Jacques Chirac et François Mitterrand occupent une place prépondérante dans votre ouvrage…
 
Ce sont deux personnages importants. Aujourd'hui, il y a environ 1500 hommes qui font de la politique au niveau national. Je me suis attardé sur un certain nombre de personnages sur lesquels j'avais des choses à raconter et des personnages que j'ai connus.
 
Vous soulignez que Jacques Chirac a failli quitter son épouse Bernadette pour une femme que nous connaissons. Vous la décrivez comme « belle, vive, spirituelle », mais vous ne dévoilez pas son nom…
 
On savait qu'il avait été amoureux plusieurs fois. Je crois qu'il a été amoureux deux fois très fortement, mais c'est une opinion personnelle. Peut-être qu'un jour il dira la vérité sur ses amours, mais ce n'est pas le genre, je crois qu'on ne le saura jamais. C'est un homme pudique et secret, plus que la moyenne des hommes politiques. Je sais de l'une des deux femmes dont je parle dans le livre - sans la citer, bien sûr - qu'il a été très amoureux. Bernadette Chirac sait bien que son mari a eu beaucoup de succès.
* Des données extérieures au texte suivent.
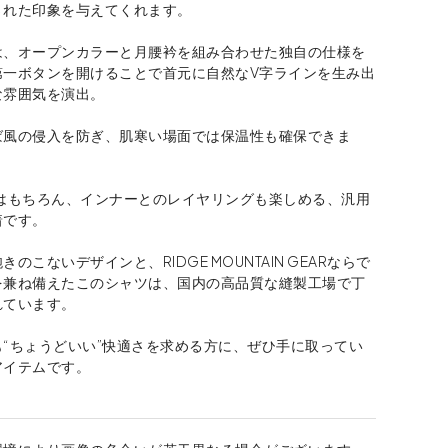
された印象を与えてくれます。
は、オープンカラーと月腰衿を組み合わせた独自の仕様を
第一ボタンを開けることで首元に自然なV字ラインを生み出
な雰囲気を演出。
ば風の侵入を防ぎ、肌寒い場面では保温性も確保できま
用はもちろん、インナーとのレイヤリングも楽しめる、汎用
着です。
のこないデザインと、RIDGE MOUNTAIN GEARならで
を兼ね備えたこのシャツは、国内の高品質な縫製工場で丁
れています。
“ちょうどいい”快適さを求める方に、ぜひ手に取ってい
アイテムです。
Il était beau, il était grand, il a eu beaucoup de pouvoir... Rien n'est plus fascinant pour une femme qu'un homme comme ça.
 
Que pensez-vous de cette élection présidentielle où nous n'avons actuellement aucune visibilité ?
 
En général, on commence à avoir une visibilité dans la seconde quinzaine de février. Jusque-là, c'est très difficile et il y a beaucoup de surprises. On ne sait pas non plus qui va avoir toutes les signatures, car il est difficile d'obtenir les 500 parrainages. Si, par hypothèse, un candidat d'extrême, droite ou gauche, n'arrivait pas à avoir ses signatures, cela modifierait considérablement le rapport de forces, y compris au sein des grands candidats. Il est donc très difficile de faire des pronostics, il ne faut pas s'y hasarder. Les journalistes sont généralement très prudents, mais nous y verrons plus clair dans la seconde quinzaine de février. À ce moment-là, les campagnes commenceront et les candidats diront ce qu'ils ont dans le ventre… Je cite dans la préface de mon livre une très jolie histoire que j'ai volée à un grand homme politique aujourd'hui disparu, Jean-François Deniau, qui est aussi un grand aventurier et un grand écrivain. Au moment où l'empire chinois connaissait de grandes difficultés, les gens ne voulaient plus faire la guerre, les fils n'obéissaient plus à leur père et les récoltes étaient mauvaises. Un certain nombre de princes de l'empire chinois sont allés voir le sage Confucius et lui ont demandé : «Maître, que faut-il faire ?» L’oracle a répondu : «Un dictionnaire».
 
Vous reviendrez à La Baule à la fin de l'année pour parler d'un autre livre…
 
Oui, j'ai beaucoup de plaisir à venir à La Baule. C'est une très belle station et j'ai l'impression que les Parisiens viennent de plus en plus. Je reviendrai à la fin de l'année pour parler de gastronomie. J’ai écrit plusieurs livres avec Béatrix de l'Aulnoit, qui est journaliste à Marie-Claire, et nous présenterons notre dernier livre : «Des fourchettes dans les étoiles». Nous avons également écrit un livre sur le plus grand cuisinier de notre histoire, Antonin Carême, qui avait été découvert par Talleyrand et qui était un enfant de la Révolution.
 
Propos recueillis par Yannick Urrien.